After forcibly dispersing a peaceful rally to demand political reform, dozens of demonstrators took refuge inside the seat of the Unified Socialist Party (PSU), a left-wing opposition party. In the early afternoon, the police attempted to storm the building, but failed, notably in the face of the demonstrators’ resistance.
Among the witnesses there were several journalists, including an Agence France Presse correspondent. They saw that dozens of people had been injured, some seriously. “I saw a pregnant woman and young girls savagely beaten by the police. The violence was exceptional,” said Hassan Hamdani of the independent weekly Tel Quel, who was present at the assault.
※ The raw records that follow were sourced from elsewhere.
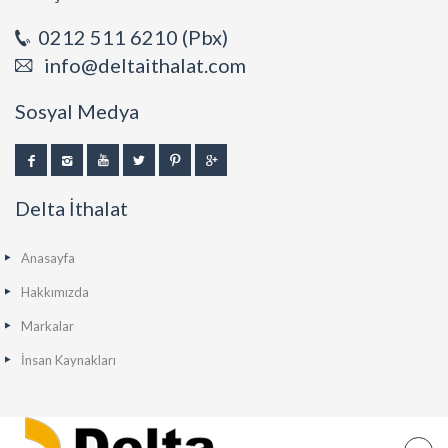
0212 511 6210 (Pbx)
info@deltaithalat.com
Sosyal Medya
Delta İthalat
Anasayfa
Hakkımızda
Markalar
İnsan Kaynakları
“We were holding a meeting of the political bureau and were getting ready to publish a very favorable communiqué following the king’s speech on March 9 when the police attempted to force their way into our headquarters, » Mohamed Bouaziz, a historian and one of the leaders of the PSU, said. “It was the prefect of Casablanca who gave the order. I consider this act to be a serious political error and an act directed first and foremost against King Mohammed VI, who promised to strengthen individual freedoms,” Mr. Bouaziz added.
About a hundred people, most of them Islamists belonging to the Justice and Charity movement, had been dispersed in Casablanca on the morning of March 13 by the police. The police prevented them from holding a rally for political reform. Witnesses at that point noted acts of violence and the first injuries.
“There were a dozen injured, including a journalist from the Arabic-language daily Al Ahdath Almaghriba, in the course of the forcible dispersion of the demonstrators.”
According to another witness, “four policemen were injured by the demonstrators.”
Outlawed but tolerated by the authorities, the Justice and Charity movement is one of the biggest movements in Morocco.
Mohammed V Square, where most demonstrations are held, had been entirely closed off by the police, who systematically stopped demonstrators and passers-by from entering the square.
On March 9, King Mohammed VI announced important democratic reforms, notably tending towards a strengthening of the Prime Minister’s powers and the “expansion of individual freedoms.”
On March 11, the Moroccan press hailed the reforms, describing them as “historic,” while speculating on the future of some members of the king’s inner circle. The announcement of the reform was also welcomed abroad, notably by the United States and the European Union.